David Cameron broni decyzji o użyciu weta na szczycie UE.
– Moim zadaniem jest walczyć o brytyjskie interesy – tłumaczył przywódca torysów. Część brytyjskich mediów ostrzega, że Wielka Brytania znalazła się w izolacji. Ale eurosceptycy i finansiści z londyńskiego City triumfują. – Wielka Brytania jest tak odizolowana jak pasażer, który nie chciał wsiąść na wypływającego w rejs Titanica – powiedział radiu BBC Terry Smith, szef firmy brokerskiej Tullet Prebon.

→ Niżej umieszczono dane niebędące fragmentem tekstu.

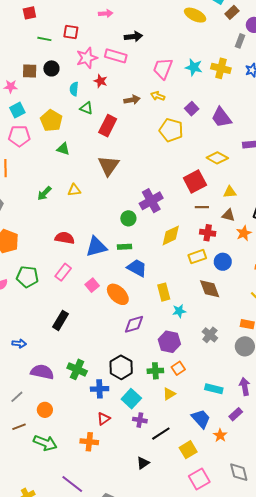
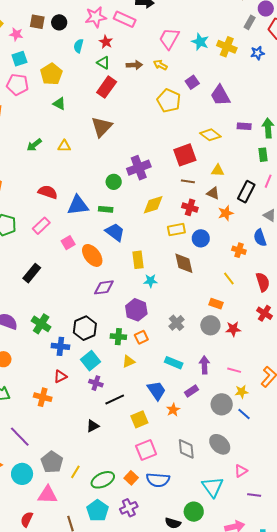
green triangle: (86, 108) -> (103, 63), moved
gray cross: (210, 335) -> (177, 323), moved

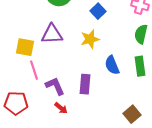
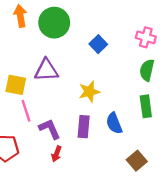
yellow star: (90, 39) -> (89, 92), moved
blue semicircle: (112, 65) -> (114, 123), moved
red arrow: (61, 108) -> (56, 154), turned 72

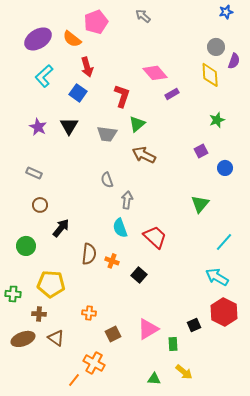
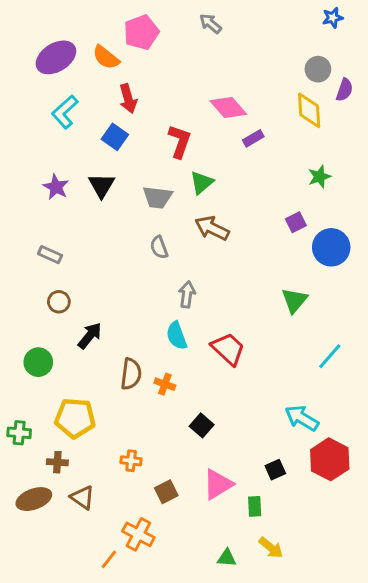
blue circle: (225, 168) -> (331, 247), size x1.6
gray semicircle: (107, 180) -> (159, 247), moved
black square: (139, 275) -> (202, 425), moved
cyan arrow: (217, 277) -> (302, 418), moved
black square: (194, 325) -> (275, 470), moved

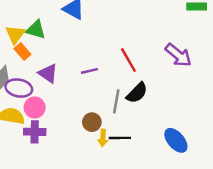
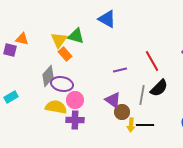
purple triangle: (48, 73) -> (113, 100), moved

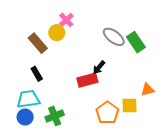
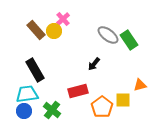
brown rectangle: (38, 43) -> (36, 30), moved
black rectangle: (37, 74) -> (35, 70), size x1.6
red rectangle: (87, 80) -> (78, 91), moved
green cross: (55, 116) -> (52, 110), turned -30

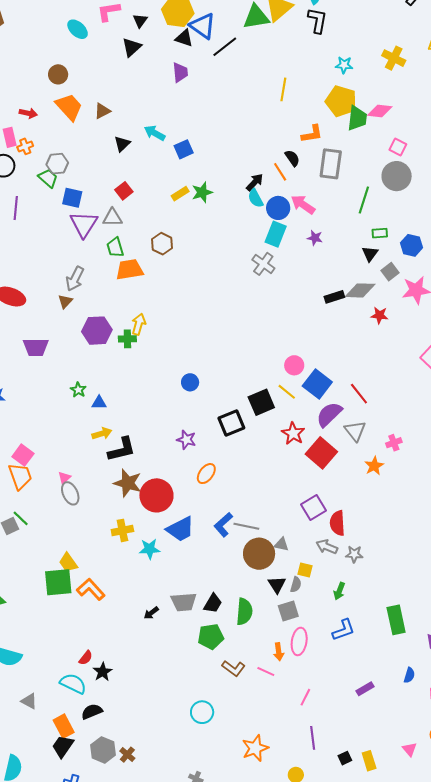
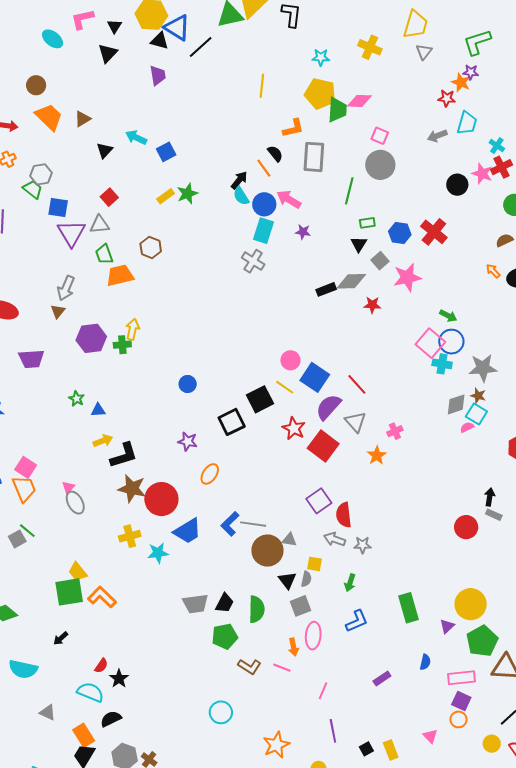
black arrow: (151, 613) -> (61, 638), moved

Głównym celem brytyjskich władz było zdobycie gwarancji, że zgoda na pogłębienie integracji finansowej nie zaszkodzi brytyjskiej gospodarce. Londyn chciał, by porozumienie zawarto w gronie 27 państw, aby nie doszło do podziału w UE. Nie uzyskał ani jednego, ani drugiego.
– Niedobrze się stało. Wielka Brytania mogła do tej pory korzystać z zasady jednomyślności, na przykład blokując szkodliwy dla niej podatek od transakcji finansowych. Teraz będzie go można wprowadzić bez nas – mówi „Rz" były eurodeputowany Partii Konserwatywnej Robert Moreland.
Część dyplomatów uważa, że Cameron przeszarżował. Brytyjskie władze demonstrują bowiem zazwyczaj eurosceptycyzm jedynie na potrzeby własnej opinii publicznej. Po raz ostatni weta użył premier John Major podczas negocjacji w sprawie traktatu z Maastricht w 1992 r., kiedy nie zgodził się na zapis, że UE ma być federacją. Do historii przeszła też Margaret Thatcher, która stukając torebką w stół, domagała się zwrotu brytyjskiej składki wpłacanej do budżetu.